Comments like "can't you see that?" or "are you blind?" help neither testing nor home life.

It is also useful to use prepared skills for testing. For example, Playwright. It helps with many things that are hard to look up without a development background. If you do not know how to use it, just ask:

"Explain to me how to use the Playwright skill."

And the tool will guide you.

If you do not test, you do not get a product. You just generate more code.

Security does not belong at the end

Even if you are using the app only on your own computer, at some point you may decide it would be useful to put it on the internet. And at that moment, a lot of issues can appear. That is why it is worth doing at least a basic security check.

You can use prepared marketplace skills. The prompt could be something like:

"Use skill ... and identify the security issues in the application. Rank them by severity and explain the risks if I do not fix them."

The result you get is then worth planning with specifications. For example, by asking:

"Use OpenSpec propose and suggest how to remove the individual security issues."

And then have those changes implemented.

Why handle security changes through specifications instead of just saying "fix the bug"? Because when you come back later, all the chat history is gone, but the specifications still contain what was done and why.

Important changes belong in the system, not in one forgotten chat.

Deployment is the moment of truth

The final part is deployment.

That is the moment when "it works on my machine" is no longer enough. The app is almost done and it is time to put it live and make it available to users.

If it is something simple, like a website, the easiest route is often uploading it through FTP and the hosting control panel, including the database. If those are unfamiliar words, just ask:

"What is FTP?"

"How do I upload data to hosting?"

The agent will guide you through it.

It can often do it by itself too. A prompt like:

"Here are the access credentials. Upload the project there and test that everything works."
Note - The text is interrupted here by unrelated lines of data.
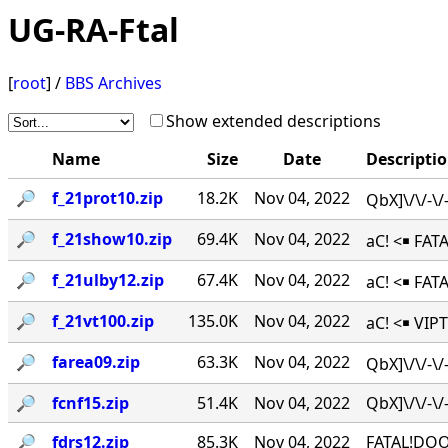
UG-RA-Ftal
[
root
] /
BBS Archives
Show extended descriptions
Name
Size
Date
Descripti
🔎︎
f_21prot10.zip
18.2K
Nov 04, 2022
QbX]\/\/-\
🔎︎
f_21show10.zip
69.4K
Nov 04, 2022
aC! <￭ FAT
🔎︎
f_21ulby12.zip
67.4K
Nov 04, 2022
aC! <￭ FA
🔎︎
f_21vt100.zip
135.0K
Nov 04, 2022
aC! <￭ VIPT
🔎︎
farea09.zip
63.3K
Nov 04, 2022
QbX]\/\/-\
🔎︎
fcnf15.zip
51.4K
Nov 04, 2022
QbX]\/\/-
🔎︎
fdrs12.zip
85.3K
Nov 04, 2022
FATAL!DOO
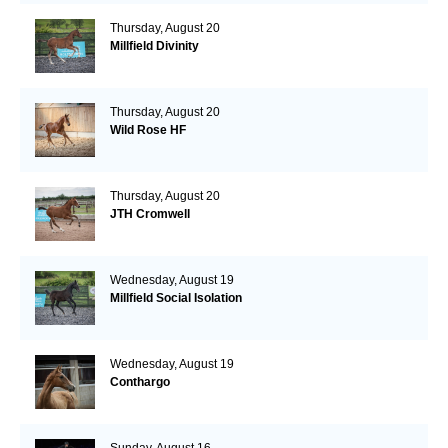
Thursday, August 20
Millfield Divinity
Thursday, August 20
Wild Rose HF
Thursday, August 20
JTH Cromwell
Wednesday, August 19
Millfield Social Isolation
Wednesday, August 19
Conthargo
Sunday, August 16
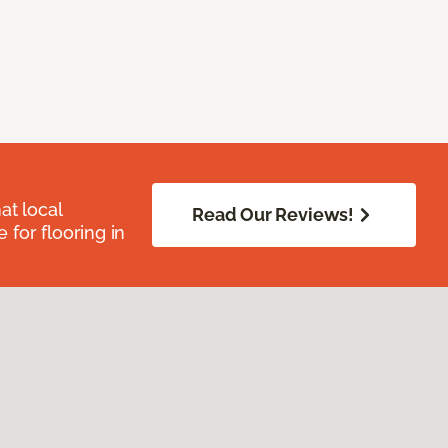
at local
Read Our Reviews!
for flooring in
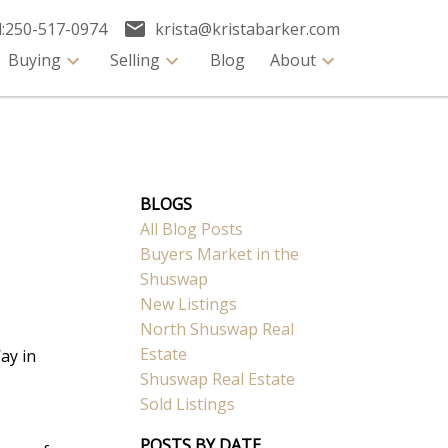
:
250-517-0974
krista@kristabarker.com
Buying
Selling
Blog
About
BLOGS
All Blog Posts
Buyers Market in the
Shuswap
New Listings
North Shuswap Real
Estate
ay in
Shuswap Real Estate
Sold Listings
POSTS BY DATE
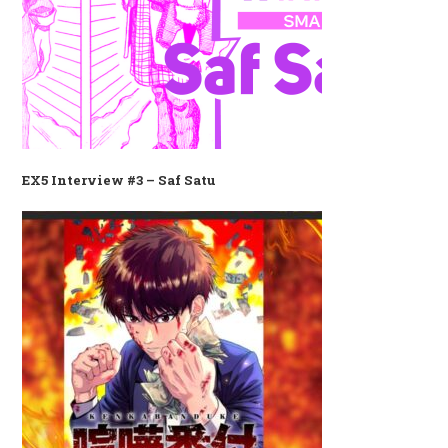
EX5 Interview #3 – Saf Satu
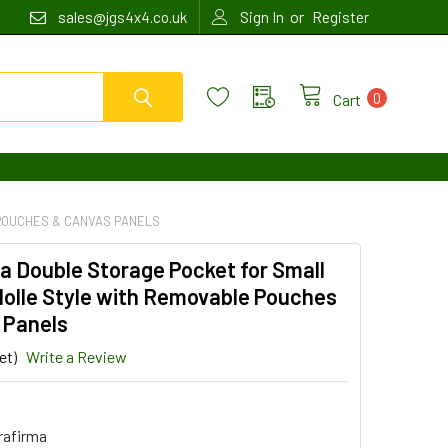
or
sales@jgs4x4.co.uk
Sign In
Register
0
Cart
POUCHES & CANVAS PANELS
a Double Storage Pocket for Small
Molle Style with Removable Pouches
 Panels
et)
Write a Review
4
rafirma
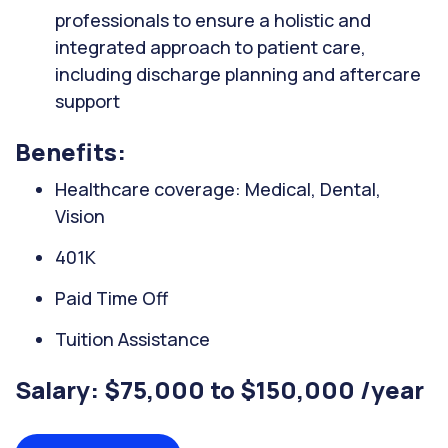
professionals to ensure a holistic and
integrated approach to patient care,
including discharge planning and aftercare
support
Benefits:
Healthcare coverage: Medical, Dental,
Vision
401K
Paid Time Off
Tuition Assistance
Salary: $75,000 to $150,000 /year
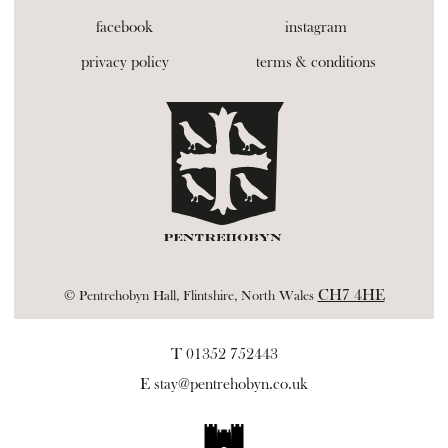
facebook
instagram
privacy policy
terms & conditions
CH7 4HE
© Pentrehobyn Hall, Flintshire, North Wales
T 01352 752443
E
stay@pentrehobyn.co.uk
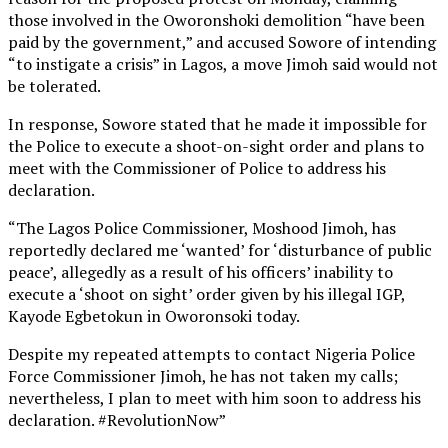
those involved in the Oworonshoki demolition “have been
paid by the government,” and accused Sowore of intending
“to instigate a crisis” in Lagos, a move Jimoh said would not
be tolerated.
In response, Sowore stated that he made it impossible for
the Police to execute a shoot-on-sight order and plans to
meet with the Commissioner of Police to address his
declaration.
“The Lagos Police Commissioner, Moshood Jimoh, has
reportedly declared me ‘wanted’ for ‘disturbance of public
peace’, allegedly as a result of his officers’ inability to
execute a ‘shoot on sight’ order given by his illegal IGP,
Kayode Egbetokun in Oworonsoki today.
Despite my repeated attempts to contact Nigeria Police
Force Commissioner Jimoh, he has not taken my calls;
nevertheless, I plan to meet with him soon to address his
declaration. #RevolutionNow”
is already quite realistic for simpler tasks.

Still, it makes sense to understand at least the basics. For example, how to use .env to hide passwords and keys. It sounds like a detail, but later it saves a lot of trouble.

If you are serious about it, sooner or later it pays to look at Docker.

Very simply put, a container is a small computer that already has everything installed that your application needs to run. You can run that container on your own machine or straight on hosting. You can also move it to larger cloud platforms and hosts such as AWS, Azure, Hetzner, and others.

The advantage is that you separate the app from your own computer and its environment. That gives you better control over which data it can access and what it can affect. That is also a basic security benefit.

AI changes speed. The principles of good development stay the same.

This is a short description of an application development workflow that works well if you are serious about vibe-coding. It will save you at least the basic trouble with avoidable problems.

It is not enough to have a good idea. It is not enough to have a good prompt. It is not even enough that AI can write code. The difference appears when you start managing the whole process from idea to operations.